While the human hustle and bustle of the pre-Christmas rush has subsided, and a Christmas peace descends, a hustle and bustle of a different kind continues in yards and gardens across the country - especially if it contains a bird feeding table.
"Finns are very active feeders of birds," Chief Curator of the Finnish Museum of Natural History Aleksi Lehikoinen told Yle.
Although the exact numbers of bird feeders is difficult to gauge, an estimate can be deduced from the amount of bird food imported into Finland. The latest report from the Food Agency is from 2019.
"More than ten million kilos of sunflower seeds and more than two million kilos of nuts are imported into Finland every year for the purpose of feeding wildlife," Lehikoinen said.
In line with the human tradition at Christmas, a particularly rich and tasty buffet can also be prepared for birds at this time of year, with Lehikoinen pointing out there are notable differences between the food offered to birds in the city compared to the countryside.
"Sunflower seeds are more often offered in the cities, while oats are more common in the countryside," he said.
Therefore, in order to get a closer glimpse of our feathered friends and their often-frantic feeding, Yle Areena has begun offering a live stream — called lintulautalive or 'Bird Table Live' — of a bird feeding table located in the Finnish archipelago.
Viewers can follow the broadcast from this link or by clicking on the main image in this article.

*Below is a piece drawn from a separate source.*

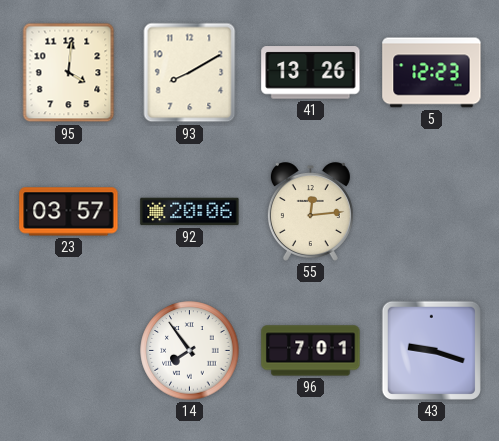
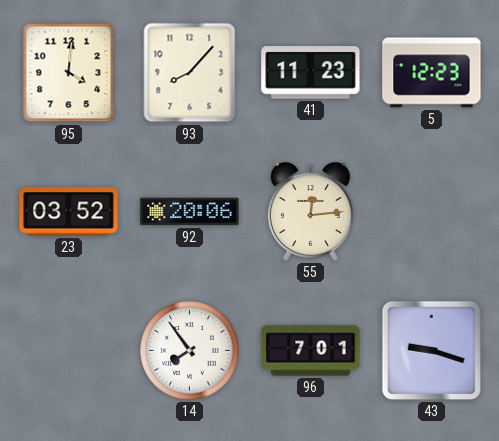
93: 8:10 -> 8:07
41: 13:26 -> 11:23
23: 03:57 -> 03:52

The stream began broadcasting on Christmas morning and will remain on air until the evening of St Stephen's Day.
Bird table live is the latest offering in nature-based, 'slow TV' broadcasts from Finland, which have also included live streams of Saimaa ringed seals, a highly endangered great crested newt and eight newborn labrador pups.
Many species can benefit from feeding
According to Lehikoinen, bird tables can be very beneficial, in particular for species whose natural food intake might be especially difficult at this time of year.

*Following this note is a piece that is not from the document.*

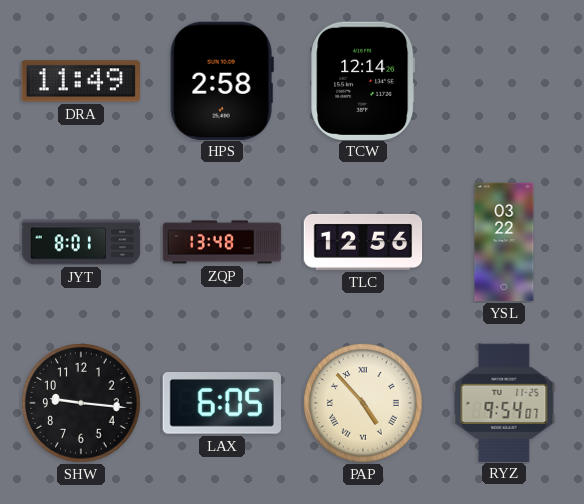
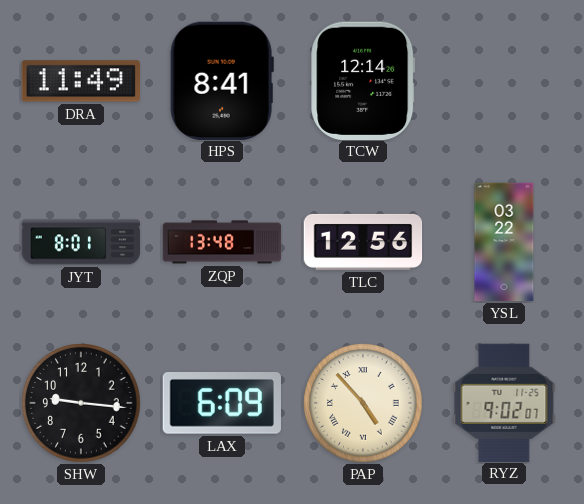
HPS: 2:58 -> 8:41
LAX: 6:05 -> 6:09
RYZ: 9:54 -> 9:02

"It is likely that the numbers of blue and red tit, small sparrows and many foraging species would be much lower during winter without feeding. Bird table feeding contributes above all to improving survival when naturally-found food is scarce because of snow and cold temperatures," he said.

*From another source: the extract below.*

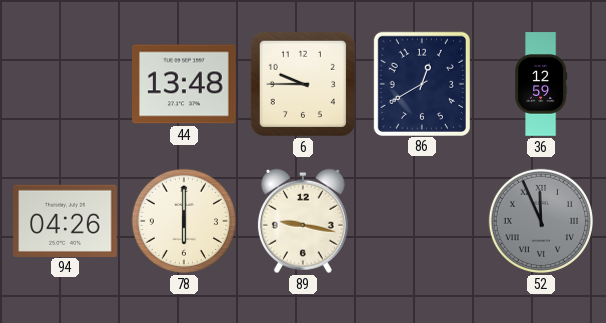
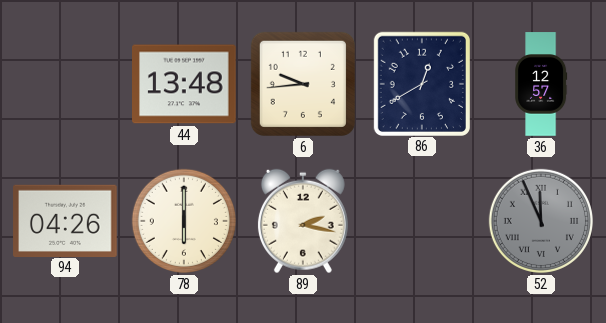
6: 9:45 -> 9:44
36: 12:59 -> 12:57
89: 9:17 -> 2:17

Lehikoinen said he believes that the tradition of feeding birds will continue in Finland long into the future. However, he added, there may be some regional changes in both the amount and quality of the food offered.
Strengthening people's relationship with nature
In private gardens, birds are allowed to feed freely, but in public areas the placement of a bird feeding table may be prohibited or subject to restrictions. The number of bird feeding locations has decreased over recent years, especially in urban areas.
For example, the City of Helsinki's environmental services renewed their decision on 'no-fly zones' in Helsinki just a few days ago. The decision is based on the Health Protection Act, as birds can cause health problems and their feeding tables can also attract rats.
The feeding table should always be kept clean and if sick birds start to appear, feeding should be stopped, Lehikoinen advised.
However, he further said that watching nature and feeding birds is a pleasure for him, both at work and in his free time, adding that the practice can strengthen people’s relationship with nature.
"It's a nice pastime in many ways. During these socially-distant times, I like to look at my own feeding table every now and then, and binoculars are often on my desk. The cold snap that began a couple of days ago brought some yellow crickets back to my feeding table. Even today, there were more than 20 different species of birds," Lehikoinen said.